(Document layout detection data)
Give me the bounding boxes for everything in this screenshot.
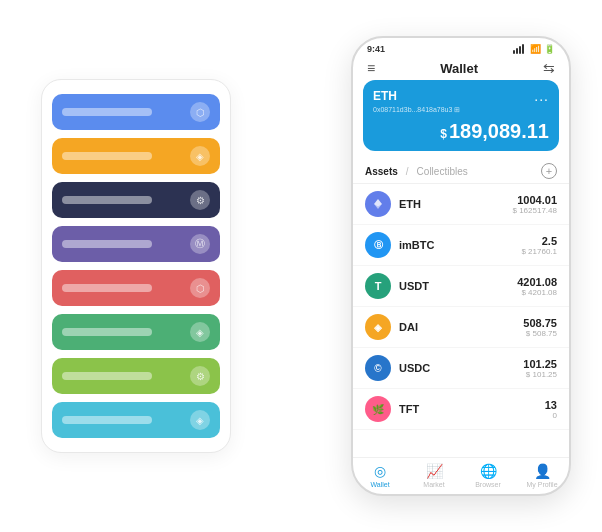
card-text-bar-7	[62, 416, 152, 424]
wifi-icon: 📶	[530, 44, 541, 54]
balance-amount: 189,089.11	[449, 120, 549, 142]
asset-amount-usd-tft: 0	[545, 411, 557, 420]
eth-card-name: ETH	[373, 89, 397, 103]
card-text-bar-3	[62, 240, 152, 248]
eth-card-balance: $189,089.11	[373, 120, 549, 143]
card-icon-3: Ⓜ	[190, 234, 210, 254]
asset-amount-usd-imbtc: $ 21760.1	[521, 247, 557, 256]
asset-amounts-imbtc: 2.5 $ 21760.1	[521, 235, 557, 256]
eth-card-more-icon[interactable]: ...	[534, 88, 549, 104]
asset-item-usdc[interactable]: © USDC 101.25 $ 101.25	[353, 348, 569, 389]
bottom-nav-profile[interactable]: 👤 My Profile	[515, 463, 569, 488]
asset-item-tft[interactable]: 🌿 TFT 13 0	[353, 389, 569, 430]
card-text-bar-0	[62, 108, 152, 116]
battery-icon: 🔋	[544, 44, 555, 54]
card-stack: ⬡ ◈ ⚙ Ⓜ ⬡ ◈ ⚙ ◈	[41, 79, 231, 453]
market-nav-label: Market	[423, 481, 444, 488]
eth-card[interactable]: ETH ... 0x08711d3b...8418a78u3 ⊞ $189,08…	[363, 80, 559, 151]
asset-icon-dai: ◈	[365, 314, 391, 340]
phone-mockup: 9:41 📶 🔋 ≡ Wallet ⇆ ETH ...	[351, 36, 571, 496]
browser-nav-icon: 🌐	[480, 463, 497, 479]
card-text-bar-2	[62, 196, 152, 204]
card-icon-4: ⬡	[190, 278, 210, 298]
add-asset-button[interactable]: +	[541, 163, 557, 179]
currency-symbol: $	[440, 127, 447, 141]
asset-name-usdt: USDT	[399, 280, 517, 292]
card-item-0[interactable]: ⬡	[52, 94, 220, 130]
asset-icon-usdt: T	[365, 273, 391, 299]
profile-nav-icon: 👤	[534, 463, 551, 479]
asset-amounts-usdc: 101.25 $ 101.25	[523, 358, 557, 379]
asset-item-imbtc[interactable]: Ⓑ imBTC 2.5 $ 21760.1	[353, 225, 569, 266]
asset-item-eth[interactable]: ETH 1004.01 $ 162517.48	[353, 184, 569, 225]
asset-list: ETH 1004.01 $ 162517.48 Ⓑ imBTC 2.5 $ 21…	[353, 184, 569, 457]
asset-name-usdc: USDC	[399, 362, 523, 374]
asset-amount-main-eth: 1004.01	[513, 194, 558, 206]
asset-icon-imbtc: Ⓑ	[365, 232, 391, 258]
card-icon-7: ◈	[190, 410, 210, 430]
asset-amounts-usdt: 4201.08 $ 4201.08	[517, 276, 557, 297]
tab-assets[interactable]: Assets	[365, 166, 398, 177]
svg-marker-0	[374, 199, 382, 207]
card-item-2[interactable]: ⚙	[52, 182, 220, 218]
asset-amount-usd-eth: $ 162517.48	[513, 206, 558, 215]
wallet-nav-label: Wallet	[370, 481, 389, 488]
eth-card-header: ETH ...	[373, 88, 549, 104]
bottom-nav: ◎ Wallet 📈 Market 🌐 Browser 👤 My Profile	[353, 457, 569, 494]
card-icon-1: ◈	[190, 146, 210, 166]
bottom-nav-market[interactable]: 📈 Market	[407, 463, 461, 488]
asset-amount-main-usdc: 101.25	[523, 358, 557, 370]
asset-amounts-eth: 1004.01 $ 162517.48	[513, 194, 558, 215]
asset-amount-main-tft: 13	[545, 399, 557, 411]
asset-name-tft: TFT	[399, 403, 545, 415]
market-nav-icon: 📈	[426, 463, 443, 479]
card-icon-0: ⬡	[190, 102, 210, 122]
nav-title: Wallet	[440, 61, 478, 76]
tab-collectibles[interactable]: Collectibles	[417, 166, 468, 177]
nav-bar: ≡ Wallet ⇆	[353, 56, 569, 80]
wallet-nav-icon: ◎	[374, 463, 386, 479]
asset-amount-usd-usdt: $ 4201.08	[517, 288, 557, 297]
card-icon-5: ◈	[190, 322, 210, 342]
profile-nav-label: My Profile	[526, 481, 557, 488]
asset-name-eth: ETH	[399, 198, 513, 210]
eth-card-address: 0x08711d3b...8418a78u3 ⊞	[373, 106, 549, 114]
card-text-bar-4	[62, 284, 152, 292]
card-item-5[interactable]: ◈	[52, 314, 220, 350]
card-text-bar-5	[62, 328, 152, 336]
asset-name-dai: DAI	[399, 321, 523, 333]
asset-amounts-tft: 13 0	[545, 399, 557, 420]
asset-amount-main-imbtc: 2.5	[521, 235, 557, 247]
tab-separator: /	[406, 166, 409, 177]
status-icons: 📶 🔋	[513, 44, 555, 54]
asset-amount-main-dai: 508.75	[523, 317, 557, 329]
status-time: 9:41	[367, 44, 385, 54]
signal-icon	[513, 44, 524, 54]
scene: ⬡ ◈ ⚙ Ⓜ ⬡ ◈ ⚙ ◈	[21, 21, 581, 511]
asset-amount-usd-dai: $ 508.75	[523, 329, 557, 338]
card-item-3[interactable]: Ⓜ	[52, 226, 220, 262]
bottom-nav-wallet[interactable]: ◎ Wallet	[353, 463, 407, 488]
asset-amount-usd-usdc: $ 101.25	[523, 370, 557, 379]
bottom-nav-browser[interactable]: 🌐 Browser	[461, 463, 515, 488]
card-text-bar-6	[62, 372, 152, 380]
card-item-7[interactable]: ◈	[52, 402, 220, 438]
asset-icon-usdc: ©	[365, 355, 391, 381]
card-icon-6: ⚙	[190, 366, 210, 386]
assets-header: Assets / Collectibles +	[353, 159, 569, 184]
asset-amounts-dai: 508.75 $ 508.75	[523, 317, 557, 338]
asset-item-dai[interactable]: ◈ DAI 508.75 $ 508.75	[353, 307, 569, 348]
card-icon-2: ⚙	[190, 190, 210, 210]
asset-item-usdt[interactable]: T USDT 4201.08 $ 4201.08	[353, 266, 569, 307]
card-text-bar-1	[62, 152, 152, 160]
status-bar: 9:41 📶 🔋	[353, 38, 569, 56]
card-item-6[interactable]: ⚙	[52, 358, 220, 394]
menu-icon[interactable]: ≡	[367, 60, 375, 76]
card-item-1[interactable]: ◈	[52, 138, 220, 174]
card-item-4[interactable]: ⬡	[52, 270, 220, 306]
asset-amount-main-usdt: 4201.08	[517, 276, 557, 288]
asset-name-imbtc: imBTC	[399, 239, 521, 251]
browser-nav-label: Browser	[475, 481, 501, 488]
scan-icon[interactable]: ⇆	[543, 60, 555, 76]
asset-icon-eth	[365, 191, 391, 217]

### Directions for this task
Print every entry exactly as written, without the pictures.

### Output for this exercise
Give me the bounding boxes for everything in this screenshot.
card-text-bar-7	[62, 416, 152, 424]
wifi-icon: 📶	[530, 44, 541, 54]
balance-amount: 189,089.11	[449, 120, 549, 142]
asset-amount-usd-tft: 0	[545, 411, 557, 420]
eth-card-name: ETH	[373, 89, 397, 103]
card-text-bar-3	[62, 240, 152, 248]
eth-card-balance: $189,089.11	[373, 120, 549, 143]
card-icon-3: Ⓜ	[190, 234, 210, 254]
asset-amount-usd-imbtc: $ 21760.1	[521, 247, 557, 256]
asset-amounts-imbtc: 2.5 $ 21760.1	[521, 235, 557, 256]
eth-card-more-icon[interactable]: ...	[534, 88, 549, 104]
asset-item-usdc[interactable]: © USDC 101.25 $ 101.25	[353, 348, 569, 389]
bottom-nav-profile[interactable]: 👤 My Profile	[515, 463, 569, 488]
asset-item-tft[interactable]: 🌿 TFT 13 0	[353, 389, 569, 430]
card-text-bar-0	[62, 108, 152, 116]
battery-icon: 🔋	[544, 44, 555, 54]
card-stack: ⬡ ◈ ⚙ Ⓜ ⬡ ◈ ⚙ ◈	[41, 79, 231, 453]
market-nav-label: Market	[423, 481, 444, 488]
eth-card[interactable]: ETH ... 0x08711d3b...8418a78u3 ⊞ $189,08…	[363, 80, 559, 151]
asset-icon-dai: ◈	[365, 314, 391, 340]
phone-mockup: 9:41 📶 🔋 ≡ Wallet ⇆ ETH ...	[351, 36, 571, 496]
browser-nav-icon: 🌐	[480, 463, 497, 479]
card-text-bar-2	[62, 196, 152, 204]
card-icon-4: ⬡	[190, 278, 210, 298]
add-asset-button[interactable]: +	[541, 163, 557, 179]
currency-symbol: $	[440, 127, 447, 141]
asset-name-usdt: USDT	[399, 280, 517, 292]
card-item-0[interactable]: ⬡	[52, 94, 220, 130]
asset-icon-usdt: T	[365, 273, 391, 299]
profile-nav-icon: 👤	[534, 463, 551, 479]
asset-amounts-usdc: 101.25 $ 101.25	[523, 358, 557, 379]
asset-item-imbtc[interactable]: Ⓑ imBTC 2.5 $ 21760.1	[353, 225, 569, 266]
asset-item-eth[interactable]: ETH 1004.01 $ 162517.48	[353, 184, 569, 225]
asset-list: ETH 1004.01 $ 162517.48 Ⓑ imBTC 2.5 $ 21…	[353, 184, 569, 457]
asset-name-usdc: USDC	[399, 362, 523, 374]
asset-amount-main-eth: 1004.01	[513, 194, 558, 206]
asset-icon-imbtc: Ⓑ	[365, 232, 391, 258]
card-icon-7: ◈	[190, 410, 210, 430]
asset-amounts-usdt: 4201.08 $ 4201.08	[517, 276, 557, 297]
tab-assets[interactable]: Assets	[365, 166, 398, 177]
svg-marker-0	[374, 199, 382, 207]
card-item-2[interactable]: ⚙	[52, 182, 220, 218]
asset-amount-usd-eth: $ 162517.48	[513, 206, 558, 215]
wallet-nav-label: Wallet	[370, 481, 389, 488]
eth-card-header: ETH ...	[373, 88, 549, 104]
bottom-nav: ◎ Wallet 📈 Market 🌐 Browser 👤 My Profile	[353, 457, 569, 494]
card-icon-1: ◈	[190, 146, 210, 166]
bottom-nav-market[interactable]: 📈 Market	[407, 463, 461, 488]
asset-amount-main-usdc: 101.25	[523, 358, 557, 370]
asset-amounts-eth: 1004.01 $ 162517.48	[513, 194, 558, 215]
asset-amount-main-tft: 13	[545, 399, 557, 411]
asset-name-tft: TFT	[399, 403, 545, 415]
market-nav-icon: 📈	[426, 463, 443, 479]
card-icon-0: ⬡	[190, 102, 210, 122]
nav-title: Wallet	[440, 61, 478, 76]
tab-collectibles[interactable]: Collectibles	[417, 166, 468, 177]
nav-bar: ≡ Wallet ⇆	[353, 56, 569, 80]
wallet-nav-icon: ◎	[374, 463, 386, 479]
asset-amount-usd-usdt: $ 4201.08	[517, 288, 557, 297]
card-icon-5: ◈	[190, 322, 210, 342]
profile-nav-label: My Profile	[526, 481, 557, 488]
asset-name-eth: ETH	[399, 198, 513, 210]
eth-card-address: 0x08711d3b...8418a78u3 ⊞	[373, 106, 549, 114]
card-text-bar-4	[62, 284, 152, 292]
card-item-5[interactable]: ◈	[52, 314, 220, 350]
card-text-bar-5	[62, 328, 152, 336]
asset-name-dai: DAI	[399, 321, 523, 333]
asset-amounts-tft: 13 0	[545, 399, 557, 420]
asset-amount-main-imbtc: 2.5	[521, 235, 557, 247]
tab-separator: /	[406, 166, 409, 177]
status-icons: 📶 🔋	[513, 44, 555, 54]
asset-amount-main-dai: 508.75	[523, 317, 557, 329]
status-time: 9:41	[367, 44, 385, 54]
signal-icon	[513, 44, 524, 54]
scene: ⬡ ◈ ⚙ Ⓜ ⬡ ◈ ⚙ ◈	[21, 21, 581, 511]
asset-amount-usd-dai: $ 508.75	[523, 329, 557, 338]
card-item-3[interactable]: Ⓜ	[52, 226, 220, 262]
bottom-nav-wallet[interactable]: ◎ Wallet	[353, 463, 407, 488]
asset-amount-usd-usdc: $ 101.25	[523, 370, 557, 379]
bottom-nav-browser[interactable]: 🌐 Browser	[461, 463, 515, 488]
card-text-bar-6	[62, 372, 152, 380]
card-item-7[interactable]: ◈	[52, 402, 220, 438]
asset-icon-usdc: ©	[365, 355, 391, 381]
card-icon-6: ⚙	[190, 366, 210, 386]
assets-header: Assets / Collectibles +	[353, 159, 569, 184]
asset-amounts-dai: 508.75 $ 508.75	[523, 317, 557, 338]
asset-item-dai[interactable]: ◈ DAI 508.75 $ 508.75	[353, 307, 569, 348]
card-icon-2: ⚙	[190, 190, 210, 210]
asset-item-usdt[interactable]: T USDT 4201.08 $ 4201.08	[353, 266, 569, 307]
card-text-bar-1	[62, 152, 152, 160]
status-bar: 9:41 📶 🔋	[353, 38, 569, 56]
card-item-6[interactable]: ⚙	[52, 358, 220, 394]
menu-icon[interactable]: ≡	[367, 60, 375, 76]
card-item-1[interactable]: ◈	[52, 138, 220, 174]
card-item-4[interactable]: ⬡	[52, 270, 220, 306]
asset-amount-main-usdt: 4201.08	[517, 276, 557, 288]
asset-name-imbtc: imBTC	[399, 239, 521, 251]
browser-nav-label: Browser	[475, 481, 501, 488]
scan-icon[interactable]: ⇆	[543, 60, 555, 76]
asset-icon-eth	[365, 191, 391, 217]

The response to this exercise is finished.